Излюбленным делом, не только женщин всех возрастов, но даже девушек, несмотря на то, что оно, в сущности, очень хлопотно, следует назвать разведение и кормление шелковичных червей. Привлекает же оно к себе потому, что в случае удачи дело это выгоднее всех других женских работ.
В конце мая или в начале июня месяца из нарочно отложенных для этого коконов, хранящихся где-нибудь в углу комнаты, на влажном земляном полу, выходят бабочки. Их спаривают, сажая по одному самцу и одной самке в небольшой матерчатый мешочек который подвешивается где-нибудь в комнате же на колышке. Здесь самка кладет яички, после чего бабочек выбрасывают. До весны яички сохраняются так, чтобы не могли промерзнуть. Некоторые зарывают их в середине зимы глубоко в снег и оставляют здесь на одни сутки, полагая, что такая операция может предохранить будущих червей от заболевания. В марте как только появятся первые почки на тутовых деревьях, женщины приступают к искусственному высиживанию яичек, для чего последние, завязанные в маленькие мешочки, подвешиваются под мышку, под груди, или к опояске штанов и выводятся здесь в течение 1520 дней теплотою тела.

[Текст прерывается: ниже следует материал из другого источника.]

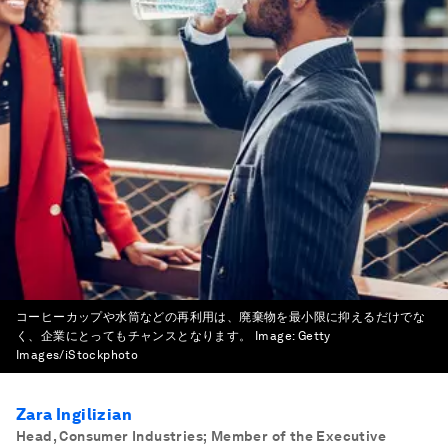
コーヒーカップや水筒などの再利用は、廃棄物を最小限に抑えるだけでな
く、企業にとってもチャンスとなります。
Image:
Getty
Images/iStockphoto
Zara Ingilizian
Head, Consumer Industries; Member of the Executive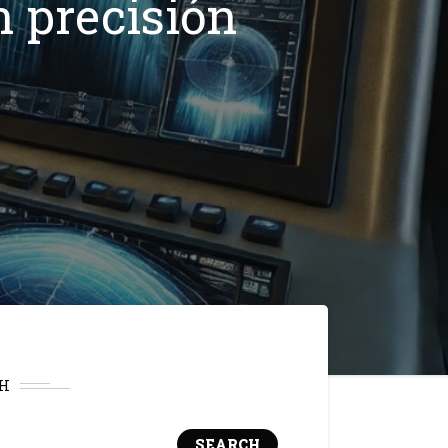
n precisión
H
SEARCH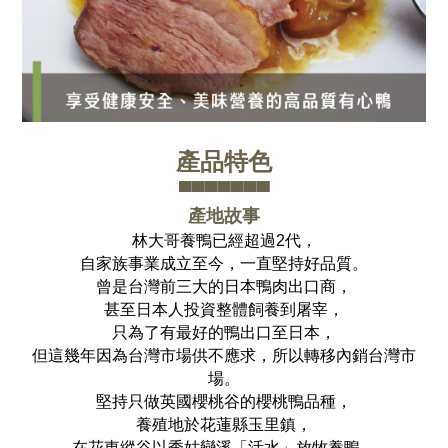
產品特色
▀▀▀▀▀▀▀
產地故事
林大哥養鴨已經超過2代，
自家族事業成立至今，一直堅持好品質。
曾是台灣前三大的日本鴨肉出口商，
甚至日本人投資整體飼養到屠宰，
只為了有最好的鴨出口至日本，
但這幾年因為台灣市場供不應求，
所以轉移內銷台灣市
場。
堅持只做英國櫻桃谷的櫻桃鴨品種，
養殖地於花蓮縣玉里鎮，
在花東縱谷以秀姑巒溪「活水」放牧養鴨，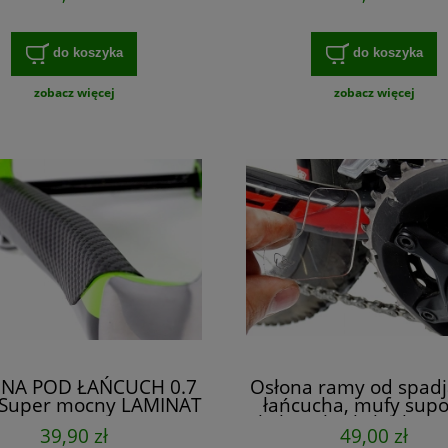
do koszyka
do koszyka
zobacz więcej
zobacz więcej
NA POD ŁAŃCUCH 0.7
Osłona ramy od spad
Super mocny LAMINAT
łańcucha, mufy supo
CARBON
okolic zebatki korby -
39,90 zł
49,00 zł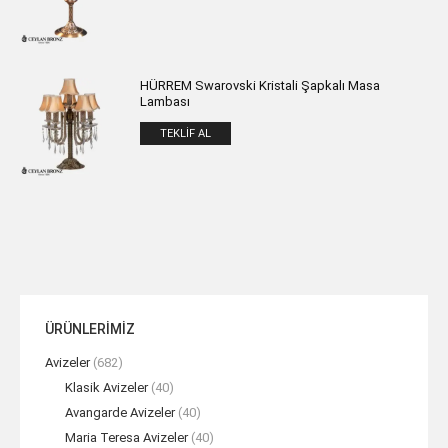
HÜRREM Swarovski Kristali Şapkalı Masa
Lambası
TEKLIF AL
ÜRÜNLERİMİZ
Avizeler
(682)
Klasik Avizeler
(40)
Avangarde Avizeler
(40)
Maria Teresa Avizeler
(40)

В это же время на базаре пайса (около 6 золотников) яичек продается от 20 до 40 к. Как только изо всех яичек, заключающихся в мешочке, появятся черви, их выкладывают в небольшую, плоскую корзинку, внутренность которой выстилается какой-нибудь тряпицей; сверху корзинка закрывается или сложенным в несколько раз полотенцем, или тонким ватным одеялом. Прикрывать корзинку необходимо, дабы защитить молодых червей от света, колебаний температуры и таких врагов, как, например, муравьи и воробьи. Корзинки c червями держатся или в комнате, или под навесом. К этому же времени на тутовых деревьях появляются первые листки; их обрывают, мелко рубят и в таком виде насыпают два раза в день, утром и вечером, поверх червей. (Как только последние выведутся, на базарах появляются лукошки с продажными червями). Через 8-10 дней после появления на свет, черви засыпают и спят 2 дня. Таких засыпаний, приблизительно через 10 дней, четыре. По мере роста червей, их переводят из малых корзин в большие, а листья рубятся все крупней и крупней, пока, после 2-го сна, не станут давать их целиком. После третьего сна, когда длина червей достигает около 2½ дюйма, их переводят из корзин на нары; нары устраиваются из палок и хвороста в темной комнате. В это время в пищу червям даются целые ветви тута, разбрасываемые поверх нар. После четвертого сна вокруг нар, или вдоль стен комнаты, расставляются пучки крупных, сорных трав; черви сползают на них и начинают здесь завивать коконы. Последние появляются приблизительно через 50 дней после выхода червей из яичек. В первой половине мая базары буквально заваливаются коконами. Со всех сторон несутся и везутся большие корзины и узлы. Каждый спешит продать свои коконы возможно скорее, пока они еще не успели высохнут и потерять часть своего веса.